Brief on Appeal


94 A.D.2d 667, 462 N.Y.S.2d 609

Supreme Court, Appellate Division, First Department, New York

In the Matter of Barbara McVey, Appellant,
v.
Marshall Papier, Respondent

May 19, 1983

Order of the Family Court, Bronx County (Kram, J.), dated March 14, 1980, affirmed, without costs.

A review of the evidence leads to the conclusion, as found by the Trial Judge, that paternity was not established.

Concur — Kupferman, J. P., Sandler, Silverman and
Bloom, JJ.

Asch, J., dissents in a memorandum as follows:

OPINION OF THE COURT

Asch, J.

I am motivated to dissent in this case not only because an accurate resolution of the issue of paternity is so important to the parties and the infant herein but also because of the ripple of consequences which flows in its wake. The human leukocyte antigen (HLA) test now affords the technological possibility of determining paternity to a 95% certainty.

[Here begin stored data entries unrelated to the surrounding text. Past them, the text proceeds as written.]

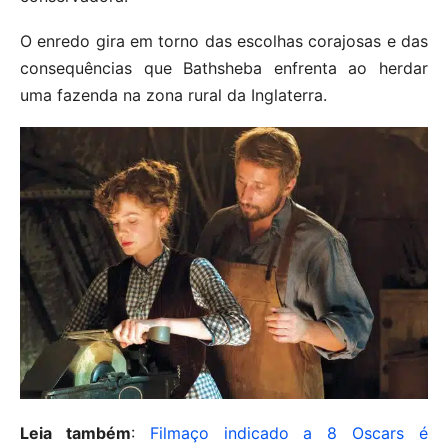
O enredo gira em torno das escolhas corajosas e das
consequências que Bathsheba enfrenta ao herdar
uma fazenda na zona rural da Inglaterra.
Leia também
:
Filmaço indicado a 8 Oscars é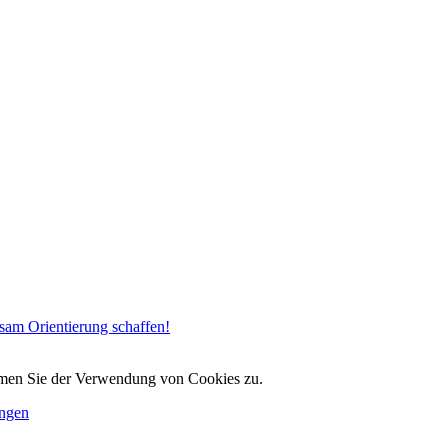
am Orientierung schaffen!
immen Sie der Verwendung von Cookies zu.
ungen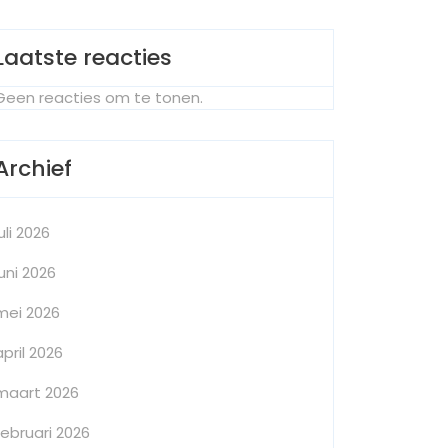
Laatste reacties
Geen reacties om te tonen.
Archief
juli 2026
juni 2026
mei 2026
april 2026
maart 2026
februari 2026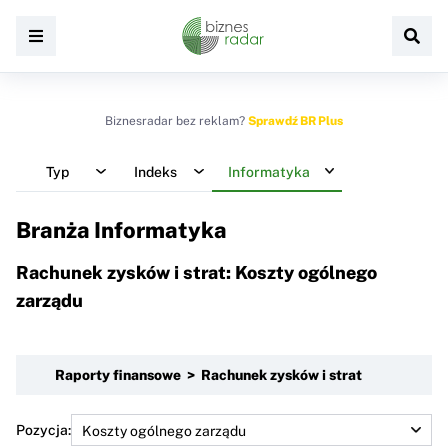
Biznesradar bez reklam?
Sprawdź BR Plus
Typ
Indeks
Informatyka
Branża Informatyka
Rachunek zysków i strat: Koszty ogólnego
zarządu
Raporty finansowe > Rachunek zysków i strat
Pozycja: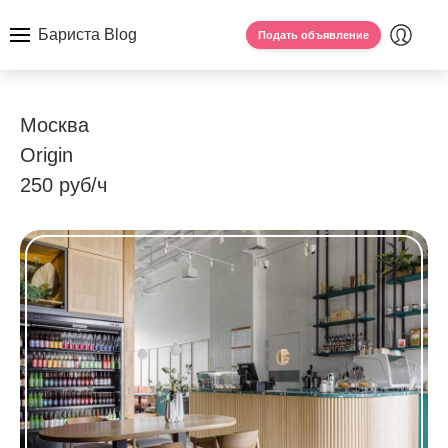
Бариста Blog
Подать объявление
Москва
Origin
250 руб/ч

The HLA technique was available at the time that the matter was heard in the Family Court even though it was not expressly made admissible by statute until March of 1981. While the proceeding was still pending in the Family Court, both parties were amenable to the administration of blood-grouping tests including the HLA. The consequences of not ascertaining paternity as accurately as possible are too serious to permit the date of the actual enactment of the law to stand as a technical bar to the employment of the HLA test.